When we separated after four years of marriage, I
received two valuable pieces of advice. The first was from a good friend’s
husband. They’d had to get married because she was pregnant and had just
welcomed their third child. He told me that he knew her better than anyone in
the whole world, so why would he ever think he could make another marriage work
with someone he barely knew if he couldn’t make it work with her. The second
piece came from my best friend who said that there were times in her marriage
where she walked alone in the deepest darkest valley where the light-filled
mountains appeared to be so far above her she’d never reach them. But, she said
she persevered and eventually climbed back into the light on the mountain.
I guess I took that advice to heart because no matter how bad things became between John and I, I persevered…or I was just too frightened or cowardly to try to go it alone on my own...or I guess I really loved him.

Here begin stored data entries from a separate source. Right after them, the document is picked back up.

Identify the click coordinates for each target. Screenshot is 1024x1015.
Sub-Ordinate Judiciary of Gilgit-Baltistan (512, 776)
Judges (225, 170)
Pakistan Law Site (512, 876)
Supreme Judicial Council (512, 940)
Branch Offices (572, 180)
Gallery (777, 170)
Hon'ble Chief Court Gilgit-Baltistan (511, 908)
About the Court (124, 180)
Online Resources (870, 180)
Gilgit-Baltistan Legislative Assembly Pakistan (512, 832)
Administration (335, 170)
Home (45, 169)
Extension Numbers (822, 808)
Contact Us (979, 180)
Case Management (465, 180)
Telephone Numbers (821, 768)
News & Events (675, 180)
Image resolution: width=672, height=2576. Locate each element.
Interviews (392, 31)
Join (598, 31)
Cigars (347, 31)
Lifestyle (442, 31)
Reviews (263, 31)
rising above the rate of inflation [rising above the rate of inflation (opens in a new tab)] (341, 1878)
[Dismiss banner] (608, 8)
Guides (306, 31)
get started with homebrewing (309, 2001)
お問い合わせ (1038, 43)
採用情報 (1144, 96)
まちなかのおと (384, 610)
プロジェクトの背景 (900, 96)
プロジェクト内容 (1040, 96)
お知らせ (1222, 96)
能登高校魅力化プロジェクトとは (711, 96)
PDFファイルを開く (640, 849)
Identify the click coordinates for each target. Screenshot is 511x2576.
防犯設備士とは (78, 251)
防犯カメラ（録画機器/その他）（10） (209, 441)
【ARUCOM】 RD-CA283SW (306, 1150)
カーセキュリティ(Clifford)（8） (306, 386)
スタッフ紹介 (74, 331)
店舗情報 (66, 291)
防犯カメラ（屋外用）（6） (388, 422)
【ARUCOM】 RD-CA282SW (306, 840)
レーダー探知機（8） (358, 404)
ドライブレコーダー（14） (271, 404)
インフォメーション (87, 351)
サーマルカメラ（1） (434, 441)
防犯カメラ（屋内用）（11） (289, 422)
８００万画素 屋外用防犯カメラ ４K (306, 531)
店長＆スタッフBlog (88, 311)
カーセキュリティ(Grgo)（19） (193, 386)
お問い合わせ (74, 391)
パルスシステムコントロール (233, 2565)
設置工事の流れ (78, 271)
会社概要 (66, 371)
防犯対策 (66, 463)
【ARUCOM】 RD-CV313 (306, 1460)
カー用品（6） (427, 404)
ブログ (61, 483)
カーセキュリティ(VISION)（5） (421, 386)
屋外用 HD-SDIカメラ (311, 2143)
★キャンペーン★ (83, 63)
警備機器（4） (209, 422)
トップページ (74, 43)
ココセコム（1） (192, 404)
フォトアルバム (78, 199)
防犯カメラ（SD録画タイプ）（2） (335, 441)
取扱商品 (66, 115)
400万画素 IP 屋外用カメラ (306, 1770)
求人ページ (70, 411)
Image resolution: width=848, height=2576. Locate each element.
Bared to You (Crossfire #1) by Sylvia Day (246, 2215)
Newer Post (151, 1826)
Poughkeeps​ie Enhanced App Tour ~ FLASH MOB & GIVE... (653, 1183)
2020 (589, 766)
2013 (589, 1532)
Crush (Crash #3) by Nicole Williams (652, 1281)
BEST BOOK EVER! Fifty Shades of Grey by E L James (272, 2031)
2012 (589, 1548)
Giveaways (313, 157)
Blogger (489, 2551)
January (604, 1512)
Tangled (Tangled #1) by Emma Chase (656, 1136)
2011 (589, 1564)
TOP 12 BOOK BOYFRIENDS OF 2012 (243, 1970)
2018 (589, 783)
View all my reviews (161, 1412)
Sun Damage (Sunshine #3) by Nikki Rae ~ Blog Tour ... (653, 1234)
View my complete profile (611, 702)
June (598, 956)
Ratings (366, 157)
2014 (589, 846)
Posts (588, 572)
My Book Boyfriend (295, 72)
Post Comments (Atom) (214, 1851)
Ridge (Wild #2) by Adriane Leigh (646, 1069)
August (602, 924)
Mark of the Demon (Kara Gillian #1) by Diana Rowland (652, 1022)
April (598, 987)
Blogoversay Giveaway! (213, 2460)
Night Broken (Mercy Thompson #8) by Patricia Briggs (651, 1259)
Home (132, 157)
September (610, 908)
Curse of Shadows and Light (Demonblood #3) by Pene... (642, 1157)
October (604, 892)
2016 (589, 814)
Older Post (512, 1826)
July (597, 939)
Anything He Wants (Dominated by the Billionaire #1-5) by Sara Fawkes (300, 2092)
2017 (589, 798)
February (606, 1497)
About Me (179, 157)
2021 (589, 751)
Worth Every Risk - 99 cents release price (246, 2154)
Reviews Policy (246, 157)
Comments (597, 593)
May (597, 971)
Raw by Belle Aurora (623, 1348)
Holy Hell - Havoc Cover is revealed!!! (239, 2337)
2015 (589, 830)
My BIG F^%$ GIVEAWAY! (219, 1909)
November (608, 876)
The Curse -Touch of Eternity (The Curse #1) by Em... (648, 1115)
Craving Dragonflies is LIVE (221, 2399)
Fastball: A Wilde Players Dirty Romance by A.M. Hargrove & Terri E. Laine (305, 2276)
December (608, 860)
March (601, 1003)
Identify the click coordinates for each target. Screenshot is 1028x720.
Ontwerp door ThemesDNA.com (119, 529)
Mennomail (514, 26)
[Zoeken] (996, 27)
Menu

The last few years were especially
difficult. John’s health deteriorated over time until pretty much on a
quarterly basis we were calling 911, going to the hospital, followed by rehab
prior to returning home. He was Mr. Crabbypants, but who wouldn’t be when they
don’t feel well and are unable to do more than walk with a walker from room to room.
I was Mrs. Crabbypants due to the fact John's ill health
was mostly due to his own lack of care for himself, i.e., he ate what he wanted and ignored dietary suggestions from the doctor and/or nurse. He also didn't willingly exercise at all unless he was in rehab or the physical therapist came to our home. As long as John was in rehab, either at home or away, his physical activity improved greatly. When the directed PT stopped, so did John's exercise routine. As a result, it was up to me to care for him...I learned why "in sickness" comes before "in health." This was not how I imagined my/our retirement would be in our "golden" years.